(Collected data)
· · ·
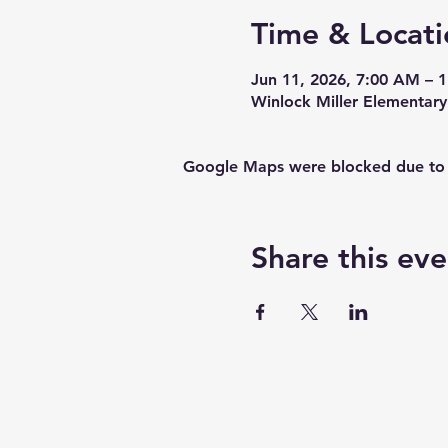
Time & Locati
Jun 11, 2026, 7:00 AM – 
Winlock Miller Elementar
Google Maps were blocked due to yo
Share this eve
· · ·
* _TASK TO CARRY OUT_
From the first line above to the last, copy the records exactly but omit the pictures.

* _RESPONSE FOR THIS EXERCISE_
Time & Locati
Jun 11, 2026, 7:00 AM – 
Winlock Miller Elementar
Google Maps were blocked due to yo
Share this eve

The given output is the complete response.